While Elijah’s story is fiction, here are some facts. LGBT people make up less than 10% of the overall population, yet 40% of homeless kids in the U.S. identify as LGBT. Of them, 68% cited family rejection for the reason they were on the streets. Studies have repeatedly shown that homeless LGBT kids are more at risk of being attacked, robbed, and raped than their heterosexual counterparts, more likely to engage in prostitution or survival sex, more likely to turn to drugs or alcohol, and more likely to attempt or commit suicide. Despite this, less than 25% of homeless shelters cater for or specifically target LGBT kids, leaving them at the mercy of individual organizations who can pick and choose who they help and who they abandon on the streets. Laws such as Indiana’s SB 101 enshrine the legality of refusing service—including such basic assistance as food and shelter—to people specifically because they’re LGBT.
This isn’t about pizza.

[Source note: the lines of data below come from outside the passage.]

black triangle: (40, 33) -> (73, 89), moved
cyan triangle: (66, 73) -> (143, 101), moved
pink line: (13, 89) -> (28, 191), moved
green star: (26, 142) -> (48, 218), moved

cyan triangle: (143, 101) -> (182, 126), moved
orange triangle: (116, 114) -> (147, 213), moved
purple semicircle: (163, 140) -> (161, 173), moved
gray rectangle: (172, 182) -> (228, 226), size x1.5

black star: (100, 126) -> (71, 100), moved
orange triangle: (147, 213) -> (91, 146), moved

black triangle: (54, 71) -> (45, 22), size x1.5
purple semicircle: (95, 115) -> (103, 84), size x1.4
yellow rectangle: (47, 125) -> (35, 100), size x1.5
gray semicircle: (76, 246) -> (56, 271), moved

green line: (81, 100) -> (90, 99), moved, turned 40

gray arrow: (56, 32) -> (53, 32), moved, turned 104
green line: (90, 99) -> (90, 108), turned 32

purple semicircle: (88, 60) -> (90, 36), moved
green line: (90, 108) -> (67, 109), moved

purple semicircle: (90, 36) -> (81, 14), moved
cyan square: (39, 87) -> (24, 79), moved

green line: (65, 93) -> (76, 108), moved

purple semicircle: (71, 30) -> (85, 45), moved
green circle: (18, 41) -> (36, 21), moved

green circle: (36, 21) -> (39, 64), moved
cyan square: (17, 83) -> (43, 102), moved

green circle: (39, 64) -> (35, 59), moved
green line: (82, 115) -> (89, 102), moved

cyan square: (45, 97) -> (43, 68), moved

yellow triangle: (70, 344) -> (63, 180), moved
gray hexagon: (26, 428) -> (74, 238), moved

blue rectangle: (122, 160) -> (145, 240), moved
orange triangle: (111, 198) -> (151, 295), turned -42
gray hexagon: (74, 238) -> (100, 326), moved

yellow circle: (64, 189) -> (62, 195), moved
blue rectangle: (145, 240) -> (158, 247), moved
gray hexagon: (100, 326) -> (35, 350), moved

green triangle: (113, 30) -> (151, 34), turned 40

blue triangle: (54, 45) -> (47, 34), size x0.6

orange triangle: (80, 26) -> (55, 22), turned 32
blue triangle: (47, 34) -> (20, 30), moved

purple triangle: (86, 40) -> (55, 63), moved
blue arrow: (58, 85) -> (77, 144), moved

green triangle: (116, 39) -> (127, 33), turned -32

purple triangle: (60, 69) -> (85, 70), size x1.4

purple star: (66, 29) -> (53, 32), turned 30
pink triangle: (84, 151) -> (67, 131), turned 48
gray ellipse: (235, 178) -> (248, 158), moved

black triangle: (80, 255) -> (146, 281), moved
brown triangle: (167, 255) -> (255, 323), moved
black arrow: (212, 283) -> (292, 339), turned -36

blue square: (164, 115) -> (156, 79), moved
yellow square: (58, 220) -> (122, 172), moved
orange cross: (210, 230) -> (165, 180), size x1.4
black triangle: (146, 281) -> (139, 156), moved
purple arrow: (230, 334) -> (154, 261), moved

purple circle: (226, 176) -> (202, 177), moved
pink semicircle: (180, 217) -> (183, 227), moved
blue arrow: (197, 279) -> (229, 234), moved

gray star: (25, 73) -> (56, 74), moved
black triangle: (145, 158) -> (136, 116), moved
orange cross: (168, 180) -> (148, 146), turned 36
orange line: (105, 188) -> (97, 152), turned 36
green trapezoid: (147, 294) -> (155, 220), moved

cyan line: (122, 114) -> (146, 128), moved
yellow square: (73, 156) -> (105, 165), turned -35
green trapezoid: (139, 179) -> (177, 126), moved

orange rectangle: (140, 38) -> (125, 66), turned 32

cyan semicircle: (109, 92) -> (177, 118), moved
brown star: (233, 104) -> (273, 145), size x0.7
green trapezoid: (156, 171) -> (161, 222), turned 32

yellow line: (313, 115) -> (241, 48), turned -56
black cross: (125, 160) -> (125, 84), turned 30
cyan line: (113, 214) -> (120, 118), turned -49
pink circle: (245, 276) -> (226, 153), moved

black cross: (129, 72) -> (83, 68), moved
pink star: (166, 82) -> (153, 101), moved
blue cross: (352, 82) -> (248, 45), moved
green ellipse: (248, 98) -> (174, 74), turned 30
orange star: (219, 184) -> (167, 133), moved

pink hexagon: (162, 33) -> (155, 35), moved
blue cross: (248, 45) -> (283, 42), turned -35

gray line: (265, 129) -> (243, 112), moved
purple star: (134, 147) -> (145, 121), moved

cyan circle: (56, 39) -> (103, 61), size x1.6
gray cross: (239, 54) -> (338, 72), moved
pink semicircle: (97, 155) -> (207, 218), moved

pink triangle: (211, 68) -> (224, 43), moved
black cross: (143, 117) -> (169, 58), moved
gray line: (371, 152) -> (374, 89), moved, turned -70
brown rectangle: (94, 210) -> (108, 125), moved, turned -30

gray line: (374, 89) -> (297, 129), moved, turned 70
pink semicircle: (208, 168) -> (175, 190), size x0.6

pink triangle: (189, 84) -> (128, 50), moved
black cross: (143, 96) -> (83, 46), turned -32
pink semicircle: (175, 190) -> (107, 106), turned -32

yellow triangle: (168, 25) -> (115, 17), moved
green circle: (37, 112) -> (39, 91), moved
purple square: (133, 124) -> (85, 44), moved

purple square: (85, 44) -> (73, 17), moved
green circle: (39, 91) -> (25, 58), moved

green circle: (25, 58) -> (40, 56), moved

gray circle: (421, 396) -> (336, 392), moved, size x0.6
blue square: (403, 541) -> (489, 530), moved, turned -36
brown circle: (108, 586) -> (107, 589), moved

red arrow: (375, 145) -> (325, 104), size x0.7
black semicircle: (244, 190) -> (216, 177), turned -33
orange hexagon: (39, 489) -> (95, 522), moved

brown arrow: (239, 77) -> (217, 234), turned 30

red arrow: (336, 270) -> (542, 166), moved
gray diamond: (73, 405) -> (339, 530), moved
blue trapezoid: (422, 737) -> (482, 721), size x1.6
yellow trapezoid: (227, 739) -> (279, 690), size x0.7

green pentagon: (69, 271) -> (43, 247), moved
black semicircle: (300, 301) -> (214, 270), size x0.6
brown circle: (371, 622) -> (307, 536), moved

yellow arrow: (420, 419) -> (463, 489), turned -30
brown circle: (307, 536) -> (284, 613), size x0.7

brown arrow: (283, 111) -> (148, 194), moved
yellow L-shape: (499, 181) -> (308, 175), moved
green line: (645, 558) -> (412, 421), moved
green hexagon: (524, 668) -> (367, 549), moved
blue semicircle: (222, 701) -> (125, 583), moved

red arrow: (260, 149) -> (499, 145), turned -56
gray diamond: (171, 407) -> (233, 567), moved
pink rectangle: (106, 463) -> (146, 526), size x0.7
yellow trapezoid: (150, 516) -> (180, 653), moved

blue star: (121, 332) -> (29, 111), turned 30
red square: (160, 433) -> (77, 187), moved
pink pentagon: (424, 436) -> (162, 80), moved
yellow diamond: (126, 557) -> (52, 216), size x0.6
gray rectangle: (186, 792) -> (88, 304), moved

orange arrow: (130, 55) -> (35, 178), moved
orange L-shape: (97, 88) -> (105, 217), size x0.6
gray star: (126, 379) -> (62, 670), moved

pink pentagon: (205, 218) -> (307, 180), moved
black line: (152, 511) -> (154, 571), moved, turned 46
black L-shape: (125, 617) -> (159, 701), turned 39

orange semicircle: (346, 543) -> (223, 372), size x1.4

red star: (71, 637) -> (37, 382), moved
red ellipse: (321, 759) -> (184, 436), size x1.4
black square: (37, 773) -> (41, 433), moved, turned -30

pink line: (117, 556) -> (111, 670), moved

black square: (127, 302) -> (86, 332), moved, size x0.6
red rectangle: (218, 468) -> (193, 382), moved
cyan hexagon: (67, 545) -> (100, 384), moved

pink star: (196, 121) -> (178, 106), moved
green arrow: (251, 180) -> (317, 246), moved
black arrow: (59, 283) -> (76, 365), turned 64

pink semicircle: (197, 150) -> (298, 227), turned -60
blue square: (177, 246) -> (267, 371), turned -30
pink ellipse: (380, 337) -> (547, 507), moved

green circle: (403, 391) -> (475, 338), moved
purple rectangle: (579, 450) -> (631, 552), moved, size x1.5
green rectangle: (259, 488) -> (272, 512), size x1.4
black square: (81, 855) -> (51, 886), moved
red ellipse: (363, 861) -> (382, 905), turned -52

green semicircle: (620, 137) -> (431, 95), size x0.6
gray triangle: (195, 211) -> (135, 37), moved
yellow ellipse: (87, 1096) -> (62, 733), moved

This is about creating a climate in which LGBT individuals feel isolated from and rejected by the rest of society. It’s about creating a climate in which parents feel justified for kicking their kids out on the street. It’s about cutting off any and all support networks which might otherwise be available to prevent kids from ending up on life’s scrapheap because of how they were born.
Want to read a happier ending?
Changing laws and attitudes takes time, and right now there are LGBT people in need who can’t afford to wait. The sooner we can help them, the better, and the more resources we have, the more help we can offer.
That’s why 224 authors, review bloggers, and publishers have got together to offer something wonderful: a reward for people who do a little bit to give back to charity. Instead of spending $5 on a book in the next two weeks, give that $5 to an LGBT charity of your choice, tell us about it in the comments, and go into the draw to win a book from one of our participating donors. And because it’s not all about money, if you can’t make a donation then please take a moment to share a charity’s links and tell us about that instead.
Three fundraisers have been set up to counter the hateful effects of Indiana’s SB 101. #Pizza4Equality is aiming to match the money raised by *that* pizza parlor, with all donations going to Cyndi Lauper’s True Colors Fund. Another fundraiser is aiming to raise $100,000 for Indiana Youth Group. Finally, Planting Peace is trying to raise $100,000 to provide beds for homeless LGBT people.
Please consider giving to one of these deserving fundraisers, or any other LGBT charity anywhere in the world. We’re not telling you where you should donate your time and money, only asking that you do. The smallest things can make the biggest difference, and together, we can do something incredible.